Collection entries
Start of Block
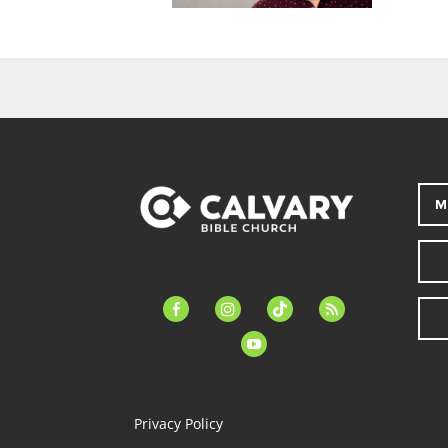
M
facebook-
instagram
tiktok
feed
alt
youtube
Privacy Policy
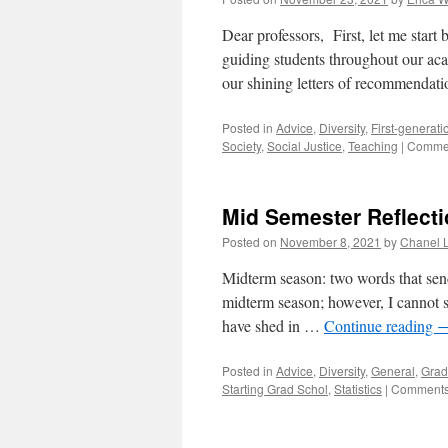
Dear professors, First, let me start 
guiding students throughout our ac
our shining letters of recommendat
Posted in
Advice
,
Diversity
,
First-generati
Society
,
Social Justice
,
Teaching
|
Commen
Mid Semester Reflecti
Posted on
November 8, 2021
by
Chanel 
Midterm season: two words that send
midterm season; however, I cannot s
have shed in …
Continue reading
Posted in
Advice
,
Diversity
,
General
,
Grad
Starting Grad Schol
,
Statistics
|
Comments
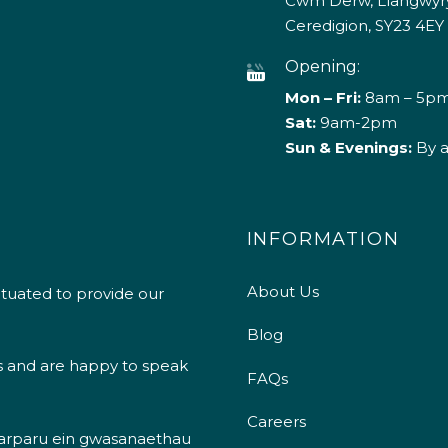
Cwm Derw, Llangwyry
Ceredigion, SY23 4EY
Opening:
Mon – Fri:
8am – 5p
Sat:
9am-2pm
Sun & Evenings:
By 
INFORMATION
About Us
ituated to provide our
Blog
s and are happy to speak
FAQs
Careers
 darparu ein gwasanaethau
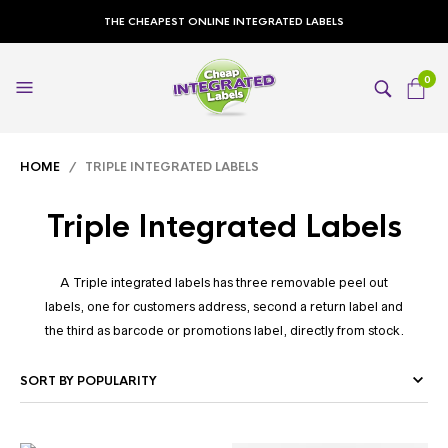
THE CHEAPEST ONLINE INTEGRATED LABELS
0
HOME
/ TRIPLE INTEGRATED LABELS
Triple Integrated Labels
A Triple integrated labels has three removable peel out
labels, one for customers address, second a return label and
the third as barcode or promotions label, directly from stock.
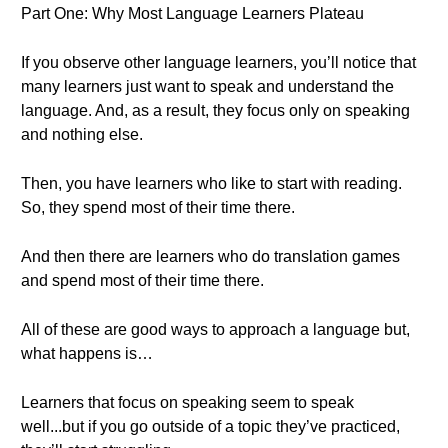
Part One: Why Most Language Learners Plateau
If you observe other language learners, you’ll notice that
many learners just want to speak and understand the
language. And, as a result, they focus only on speaking
and nothing else.
Then, you have learners who like to start with reading.
So, they spend most of their time there.
And then there are learners who do translation games
and spend most of their time there.
All of these are good ways to approach a language but,
what happens is…
Learners that focus on speaking seem to speak
well...but if you go outside of a topic they’ve practiced,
End of Block
* _Required work_:
Among the lines above, which hold the word "First"? Report each one.

* _Exercise solution_:
Dear professors, First, let me start 
First-generati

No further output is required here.